South Africa works to halt auction of valuable Nelson Mandela artifacts | Latest News on Nelson Mandela


The South African government is in opposition to an auction of items that belonged to Nelson Mandela, as they believe the artefacts are of historical significance and should remain preserved in the country. The 75 items, which include Mandela’s iconic Ray-Ban sunglasses, personal letters from prison, and gifts from world leaders, are set to be auctioned off in a deal between Mandela’s family and a New York-based auctioneer. Despite the government’s appeal to halt the auction, the North Gauteng High Court in Pretoria has given the go-ahead for the auction to proceed.

The auction has stirred up controversy and debate on social media in South Africa, with many expressing their disapproval of what they consider to be the auctioning off of the nation’s cultural heritage. However, Mandela’s daughter Makaziwe stated that the proceeds from the auction will be used to build the Mandela Memorial Garden in Qunu, the village where he is buried, and to benefit the economic development of the former Transkei region where Mandela was born and raised.

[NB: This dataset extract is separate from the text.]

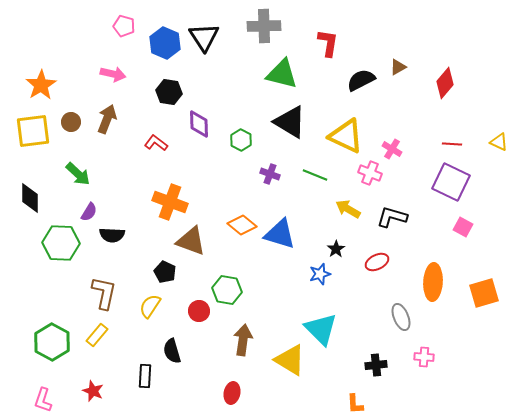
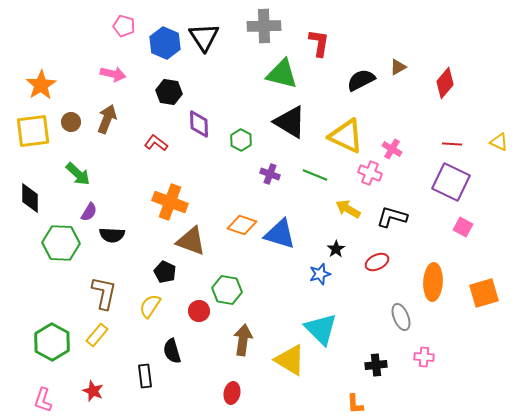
red L-shape at (328, 43): moved 9 px left
orange diamond at (242, 225): rotated 20 degrees counterclockwise
black rectangle at (145, 376): rotated 10 degrees counterclockwise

At the same time, the planned auction has come at a time when many African countries are seeking the return of treasured African artworks and artefacts that were removed from the continent during colonial years. This effort includes recent deals between Nigeria and Germany for the return of the Benin Bronzes and the return of the Abomey Treasures from France to present-day Benin. The controversy surrounding the auction of Mandela’s items reflects a larger global discussion on the repatriation and preservation of cultural heritage.